Now the rest of Malaya beckoned. Uncharacteristically, Britain hesitated – but not out of any high-mindedness. Its reasons were practical: Westminster did not care to become embroiled in Malaya’s Byzantine politics. Besides, as long as London controlled the Straits of Malacca – crucial if it were to protect India and safeguard its trade with China – it had little need of Malaya. For years, investors in the Straits Settlements had complained to Britain that it was failing to protect their interests. They had invested large sums of money in Malaya’s tin mines, they said – money that the interminable political squabbling in that country now placed at risk. Britain ignored them.
Then the money men changed tack. If Britain would not protect them, London was warned, they would find a country that would. (Germany and Russia were mentioned as likely possibilities.) London was all ears now. The last thing it wanted was a rival in a part of the world it considered its own. And so, in 1874, the government reversed its policy, making protectorates of Perak, Selangor, Sungei Ujong (part of Negri Sembilan) and Pahang, four territories that became the Federated Malay States (FMS) in 1896. Thirteen years later, Britain extended its rule again, this time to embrace the four northern states of Kelantan, Trengganu, Kedah and Perlis, long controlled by Siam. When the lone hold-out – Johore – submitted to British rule in 1914, Britain controlled the Malay peninsula as far north as the Siamese border, an area measuring 70,000 square miles. (The five newcomers declined to join the FMS and were known collectively as the Unfederated Malay States.)
In Malaya, the British employed a formula known as indirect rule, recruiting pliant elites – in this case the sultans – who became, in effect, front-men for colonial rule. The fiction put about was that the sultans, Malaya’s traditional rulers, enjoyed considerable discretion, turning to the British only when they needed help. Each state had a Resident – a senior civil servant – who was said to ‘advise’ the sultan. But no one was in any doubt as to what would happen if that advice were ever disregarded. Essentially, the sultans had a choice: they could do as they were told or be replaced by someone who would.

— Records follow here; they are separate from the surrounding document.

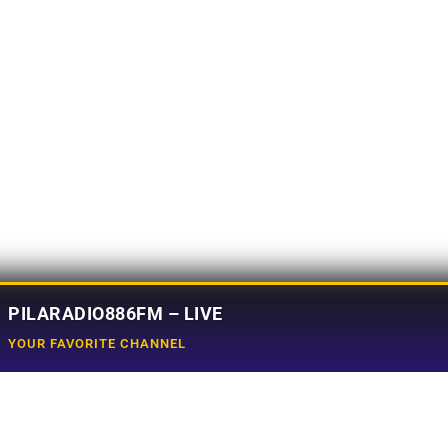
PILARADIO886FM – LIVE
YOUR FAVORITE CHANNEL
Social Media
e
Tiktok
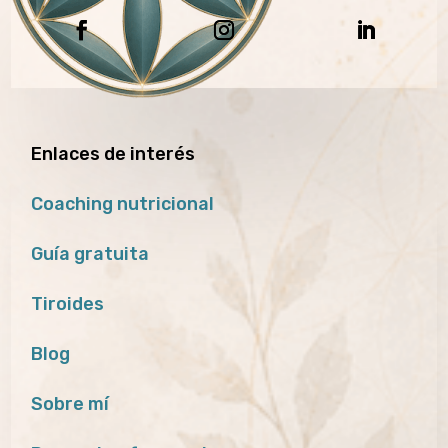
Enlaces de interés
Coaching nutricional
Guía gratuita
Tiroides
Blog
Sobre mí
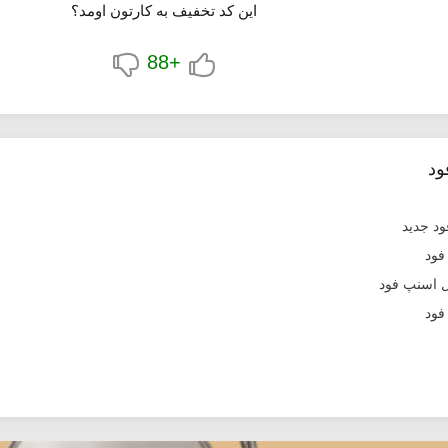
این کد تخفیف به کارتون اومد؟
+88
ود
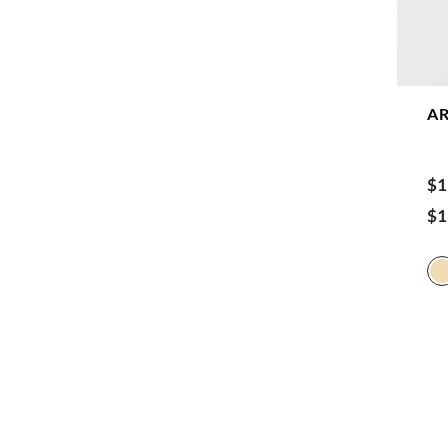
A
$
1
$
1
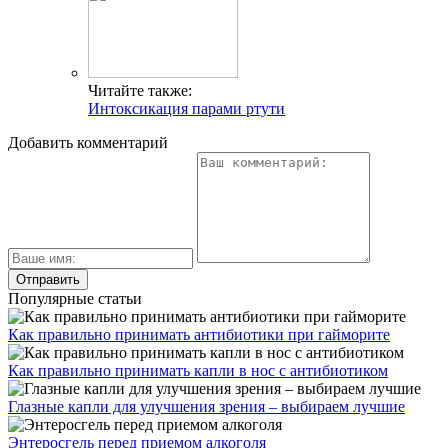
Читайте также:
Интоксикация парами ртути
Добавить комментарий
Популярные статьи
Как правильно принимать антибиотики при гайморите
Как правильно принимать капли в нос с антибиотиком
Глазные капли для улучшения зрения – выбираем лучшие
Энтеросгель перед приемом алкоголя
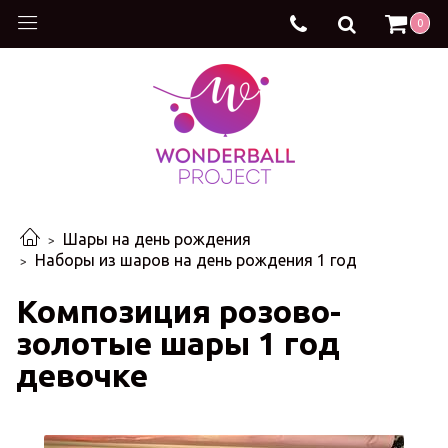
0
Шары на день рождения
Наборы из шаров на день рождения 1 год
Композиция розово-
золотые шары 1 год
девочке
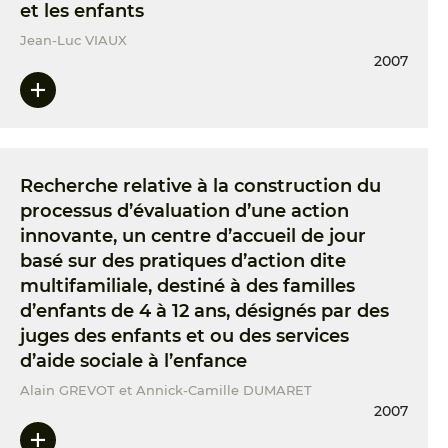
et les enfants
Jean-Luc VIAUX
2007
Recherche relative à la construction du
processus d’évaluation d’une action
innovante, un centre d’accueil de jour
basé sur des pratiques d’action dite
multifamiliale, destiné à des familles
d’enfants de 4 à 12 ans, désignés par des
juges des enfants et ou des services
d’aide sociale à l’enfance
Alain GREVOT et Annick-Camille DUMARET
2007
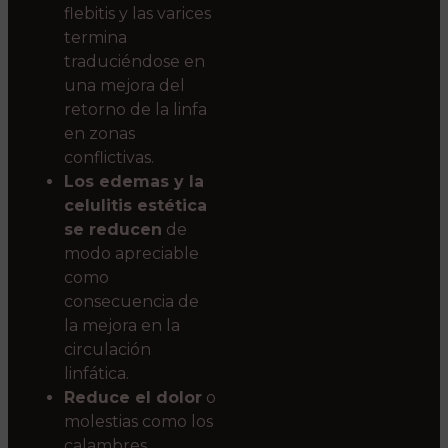
flebitis y las varices
termina
traduciéndose en
una mejora del
retorno de la linfa
en zonas
conflictivas.
Los edemas y la
celulitis estética
se reducen
de
modo apreciable
como
consecuencia de
la mejora en la
circulación
linfática.
Reduce el dolor
o
molestias como los
calambres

Because the country was never formally annexed, the British in Malaya convinced themselves that their rule owed nothing to force. This was far from being the case. True, force was rarely used, but no one in Malaya ever doubted it remained an option. When, in 1875, Malays assassinated the first Resident of Perak, the British mounted a punitive expedition that left scores of people dead.
Finally, a few words of explanation. During the period 1900 to 1910, my primary focus in this book, there were three ethnic groups in Malaya: Malays, Chinese and Indians. When referring to all three, I use the term ‘Asians’. The term ‘Malaya’ needs explaining as well. When Mrs Proudlock went on trial in 1911, Malaya comprised the Federated States, the Unfederated States and the Straits Settlements. As a single political entity, Malaya did not as yet exist. The term is convenient, however, and, as others have done, I use it here to mean that part of the Malay peninsula under British rule.
The dollar I mention from time to time is the Straits dollar which, during this period, was worth slightly less than half a crown.